Genome complexity: new epigenetic marks (Introduction)

by David Turell @, Tuesday, February 28, 2017, 18:07 (2604 days ago) @ David Turell

Not just methylation but now M1A and M6A and others are found but exact function not clear:

http://www.nature.com/nature/journal/v542/n7642/full/542503a.html

"at least one-quarter of our mRNAs harbour chemical tags — decorations to the A, C, G and U nucleotides — that are invisible to today's sequencing technologies. (Similar chemical tags, called epigenetic markers, are also found on DNA.) Researchers aren't sure what these chemical changes in RNA do, but they're trying to find out.

"A wave of studies over the past five years — many of which focus on a specific RNA mark called N6-methyladenosine (m6A) — have mapped these alterations across transcriptomes and demonstrated their importance to health and disease. But the problem is vast: these marks coat not only mRNA but other RNA transcripts as well, and they cut across all the domains of life and beyond, marking even viruses with their presence.

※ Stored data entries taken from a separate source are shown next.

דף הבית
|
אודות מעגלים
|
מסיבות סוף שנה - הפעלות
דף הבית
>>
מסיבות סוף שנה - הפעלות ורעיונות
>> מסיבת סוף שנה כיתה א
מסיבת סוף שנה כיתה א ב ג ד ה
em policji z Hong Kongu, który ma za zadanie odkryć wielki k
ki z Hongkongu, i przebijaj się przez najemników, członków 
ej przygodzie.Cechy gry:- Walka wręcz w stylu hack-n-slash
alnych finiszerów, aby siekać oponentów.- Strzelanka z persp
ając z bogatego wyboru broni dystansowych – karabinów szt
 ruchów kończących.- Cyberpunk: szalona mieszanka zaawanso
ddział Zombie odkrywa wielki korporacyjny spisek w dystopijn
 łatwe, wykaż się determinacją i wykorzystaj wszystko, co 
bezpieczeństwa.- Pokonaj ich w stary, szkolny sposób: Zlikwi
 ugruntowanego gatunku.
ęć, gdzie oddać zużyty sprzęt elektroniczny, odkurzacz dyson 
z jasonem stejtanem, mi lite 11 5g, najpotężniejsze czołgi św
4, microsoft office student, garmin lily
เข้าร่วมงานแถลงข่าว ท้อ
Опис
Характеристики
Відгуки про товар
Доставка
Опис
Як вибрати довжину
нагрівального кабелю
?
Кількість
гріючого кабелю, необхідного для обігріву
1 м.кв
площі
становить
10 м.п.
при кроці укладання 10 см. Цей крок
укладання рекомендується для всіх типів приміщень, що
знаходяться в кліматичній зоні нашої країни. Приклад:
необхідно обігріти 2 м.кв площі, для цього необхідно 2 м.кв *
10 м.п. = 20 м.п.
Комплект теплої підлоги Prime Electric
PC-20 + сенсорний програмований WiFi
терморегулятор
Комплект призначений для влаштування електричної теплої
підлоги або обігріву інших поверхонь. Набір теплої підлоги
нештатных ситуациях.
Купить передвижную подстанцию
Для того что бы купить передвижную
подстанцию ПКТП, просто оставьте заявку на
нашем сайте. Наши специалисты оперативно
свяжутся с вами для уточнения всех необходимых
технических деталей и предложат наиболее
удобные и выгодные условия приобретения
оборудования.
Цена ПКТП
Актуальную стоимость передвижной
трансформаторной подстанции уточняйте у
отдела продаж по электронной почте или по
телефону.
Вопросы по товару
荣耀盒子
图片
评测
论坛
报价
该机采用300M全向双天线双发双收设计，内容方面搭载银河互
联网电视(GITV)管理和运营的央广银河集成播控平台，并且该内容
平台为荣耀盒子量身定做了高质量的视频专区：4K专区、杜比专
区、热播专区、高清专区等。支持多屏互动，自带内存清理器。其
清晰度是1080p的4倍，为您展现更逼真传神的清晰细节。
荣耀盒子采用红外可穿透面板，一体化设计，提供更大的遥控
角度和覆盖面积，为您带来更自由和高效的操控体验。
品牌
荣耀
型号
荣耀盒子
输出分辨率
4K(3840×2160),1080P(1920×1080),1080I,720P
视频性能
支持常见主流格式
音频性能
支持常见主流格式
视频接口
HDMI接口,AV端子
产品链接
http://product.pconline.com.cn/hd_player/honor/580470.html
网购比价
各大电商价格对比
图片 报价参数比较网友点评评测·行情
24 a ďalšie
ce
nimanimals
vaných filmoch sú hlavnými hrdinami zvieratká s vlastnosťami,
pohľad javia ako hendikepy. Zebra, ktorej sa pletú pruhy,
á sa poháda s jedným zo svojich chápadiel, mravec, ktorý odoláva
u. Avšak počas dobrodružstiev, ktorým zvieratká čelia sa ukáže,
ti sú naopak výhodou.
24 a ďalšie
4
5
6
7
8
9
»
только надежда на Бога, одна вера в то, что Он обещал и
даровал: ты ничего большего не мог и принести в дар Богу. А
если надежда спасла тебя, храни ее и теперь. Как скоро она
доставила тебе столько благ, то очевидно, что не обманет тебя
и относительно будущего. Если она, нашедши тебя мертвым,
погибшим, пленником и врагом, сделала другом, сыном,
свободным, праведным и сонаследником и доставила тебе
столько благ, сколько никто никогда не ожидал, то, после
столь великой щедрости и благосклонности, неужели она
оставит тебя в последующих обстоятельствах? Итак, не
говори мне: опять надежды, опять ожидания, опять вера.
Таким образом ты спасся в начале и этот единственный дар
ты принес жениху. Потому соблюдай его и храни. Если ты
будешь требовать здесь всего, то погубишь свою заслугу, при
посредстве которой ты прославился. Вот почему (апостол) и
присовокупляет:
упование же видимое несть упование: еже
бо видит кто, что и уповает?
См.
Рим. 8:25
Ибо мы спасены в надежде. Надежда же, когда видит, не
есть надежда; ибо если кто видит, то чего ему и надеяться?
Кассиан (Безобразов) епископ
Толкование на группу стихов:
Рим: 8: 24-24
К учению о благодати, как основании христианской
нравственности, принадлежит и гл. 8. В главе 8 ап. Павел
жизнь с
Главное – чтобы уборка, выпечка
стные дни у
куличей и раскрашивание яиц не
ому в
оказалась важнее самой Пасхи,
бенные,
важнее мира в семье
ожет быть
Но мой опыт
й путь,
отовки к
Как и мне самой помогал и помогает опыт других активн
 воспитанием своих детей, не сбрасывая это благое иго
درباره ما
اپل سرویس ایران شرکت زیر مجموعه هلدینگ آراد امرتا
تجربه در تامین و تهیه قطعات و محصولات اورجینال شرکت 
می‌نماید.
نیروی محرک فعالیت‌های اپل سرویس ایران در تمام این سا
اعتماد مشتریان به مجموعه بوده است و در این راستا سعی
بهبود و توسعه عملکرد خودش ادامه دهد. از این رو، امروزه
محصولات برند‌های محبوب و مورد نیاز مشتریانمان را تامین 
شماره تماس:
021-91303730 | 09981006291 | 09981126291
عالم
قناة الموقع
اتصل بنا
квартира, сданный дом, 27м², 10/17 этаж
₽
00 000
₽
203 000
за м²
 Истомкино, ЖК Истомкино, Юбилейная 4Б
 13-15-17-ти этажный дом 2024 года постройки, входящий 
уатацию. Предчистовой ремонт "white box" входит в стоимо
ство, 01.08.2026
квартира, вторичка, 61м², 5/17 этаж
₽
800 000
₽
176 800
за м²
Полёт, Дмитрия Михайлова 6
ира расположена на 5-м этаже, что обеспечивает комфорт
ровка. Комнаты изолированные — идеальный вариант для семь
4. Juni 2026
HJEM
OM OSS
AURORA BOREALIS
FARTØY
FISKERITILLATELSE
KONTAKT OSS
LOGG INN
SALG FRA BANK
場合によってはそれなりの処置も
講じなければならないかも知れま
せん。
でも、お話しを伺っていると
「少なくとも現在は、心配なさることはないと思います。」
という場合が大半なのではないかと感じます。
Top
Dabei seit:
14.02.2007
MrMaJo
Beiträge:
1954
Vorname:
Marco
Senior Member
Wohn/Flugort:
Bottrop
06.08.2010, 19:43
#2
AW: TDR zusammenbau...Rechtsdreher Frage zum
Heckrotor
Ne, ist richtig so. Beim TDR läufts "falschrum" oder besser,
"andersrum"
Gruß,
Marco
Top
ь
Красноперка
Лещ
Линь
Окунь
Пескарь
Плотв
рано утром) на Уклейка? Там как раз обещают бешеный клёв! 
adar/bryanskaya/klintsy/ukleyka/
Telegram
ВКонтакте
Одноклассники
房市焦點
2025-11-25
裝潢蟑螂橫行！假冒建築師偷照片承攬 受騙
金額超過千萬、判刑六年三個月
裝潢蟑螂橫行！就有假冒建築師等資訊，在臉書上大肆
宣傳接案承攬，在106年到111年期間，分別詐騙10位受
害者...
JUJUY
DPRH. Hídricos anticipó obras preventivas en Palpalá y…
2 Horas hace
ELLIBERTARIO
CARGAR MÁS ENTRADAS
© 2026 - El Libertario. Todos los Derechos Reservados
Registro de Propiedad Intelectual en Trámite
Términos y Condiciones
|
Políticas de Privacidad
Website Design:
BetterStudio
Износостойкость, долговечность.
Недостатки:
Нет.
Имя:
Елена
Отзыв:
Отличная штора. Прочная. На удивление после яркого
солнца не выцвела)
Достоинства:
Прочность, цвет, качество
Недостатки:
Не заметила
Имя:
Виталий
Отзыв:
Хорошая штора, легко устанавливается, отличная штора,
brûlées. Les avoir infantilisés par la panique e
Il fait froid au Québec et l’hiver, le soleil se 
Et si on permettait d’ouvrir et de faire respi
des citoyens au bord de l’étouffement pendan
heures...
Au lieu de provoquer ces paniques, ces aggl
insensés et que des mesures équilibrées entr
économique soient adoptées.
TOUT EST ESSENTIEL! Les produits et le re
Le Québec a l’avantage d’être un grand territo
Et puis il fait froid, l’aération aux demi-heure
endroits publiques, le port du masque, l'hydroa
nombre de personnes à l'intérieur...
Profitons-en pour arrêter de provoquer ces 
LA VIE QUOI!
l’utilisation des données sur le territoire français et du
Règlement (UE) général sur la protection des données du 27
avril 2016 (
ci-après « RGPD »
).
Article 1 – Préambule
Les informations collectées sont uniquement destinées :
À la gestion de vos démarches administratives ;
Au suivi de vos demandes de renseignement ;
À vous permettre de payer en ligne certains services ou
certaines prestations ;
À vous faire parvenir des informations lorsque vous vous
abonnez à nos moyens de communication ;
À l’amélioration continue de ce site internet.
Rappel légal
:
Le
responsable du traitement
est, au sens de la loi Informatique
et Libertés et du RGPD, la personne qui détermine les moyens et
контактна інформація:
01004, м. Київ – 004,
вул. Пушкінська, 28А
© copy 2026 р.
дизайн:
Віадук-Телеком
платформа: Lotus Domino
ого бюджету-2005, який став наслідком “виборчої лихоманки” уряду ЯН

"The modifications themselves are not new. What has given them meaning and driven epitranscriptomics into the spotlight is the discovery of enzymes that can add, remove and interpret them. In 2010, chemical biologist Chuan He at the University of Chicago, Illinois, proposed that these chemical tags could be reversible and important regulators of gene expression. Not long afterwards, his group demonstrated2 the first eraser of these marks on mRNA, an enzyme called FTO. That discovery meant that m6A wasn't just a passive mark — cells actively controlled it. And this realization came at about the same time that global approaches, harnessing the power of next-generation sequencing, made it possible to map m6A and other modifications across the transcriptome.

***

"Other RNA modifications have also attracted researchers' attention. In 2016, teams led by chemist Chengqi Yi at Peking University in Beijing and by Rechavi and He used antibody-based methods to map N1-methyladenosine (m1A) in mouse and human cell lines and tissues8. Using different approaches to prevent m1A from interfering with reverse transcription, the two teams showed that m1A, which was discovered in total RNA in the early 1960s, is present on mRNA at the position at which the translation machinery initiates protein production. Stress conditions alter the maps, suggesting that they are dynamic.

"The researchers don't yet know what m1A does, but they have a tantalizing clue: most transcripts have only one m1A site, and these seem to be translated more often than those that lack the modification. “This is very exciting — and of course challenging — because we are dealing with a new regulatory mechanism for translation of messenger RNA,” Rechavi says. An antibody that targets m1A is available from MBL International.

***

"Technical hurdles remain, however, as RNA poses challenges not seen in DNA. One is that RNA readily folds in on itself to form loops and knots, so it is highly structured. In its study15, Oxford Nanopore attached RNA to cDNA, which helps 'iron out' the secondary structures and move the RNA through the pore. A second challenge is that RNA degrades more easily than DNA, a problem that may stymie long-read sequencing approaches.

"Yet another challenge, on the data side, is the sheer number of RNA modifications. Recognition of multiple different modifications on the same RNA would require massive training sets to teach the detection software to distinguish one modification from another. Winston Timp, a biomedical engineer at Johns Hopkins University in Baltimore, Maryland, has been using Oxford Nanopore technology to develop new methods for detecting specific DNA modifications. He now plans to move into RNA modifications, developing a training set that will help recognize m6A modifications. “The problem is, we don't know how diverse on a given molecule the modifications are,” he says. “But this is something we can probe. It's an exciting area of research.'”

Comment: We are seeing only the tip of the research iceberg. How much complexity is needed before it is recognized a designer, God, did this.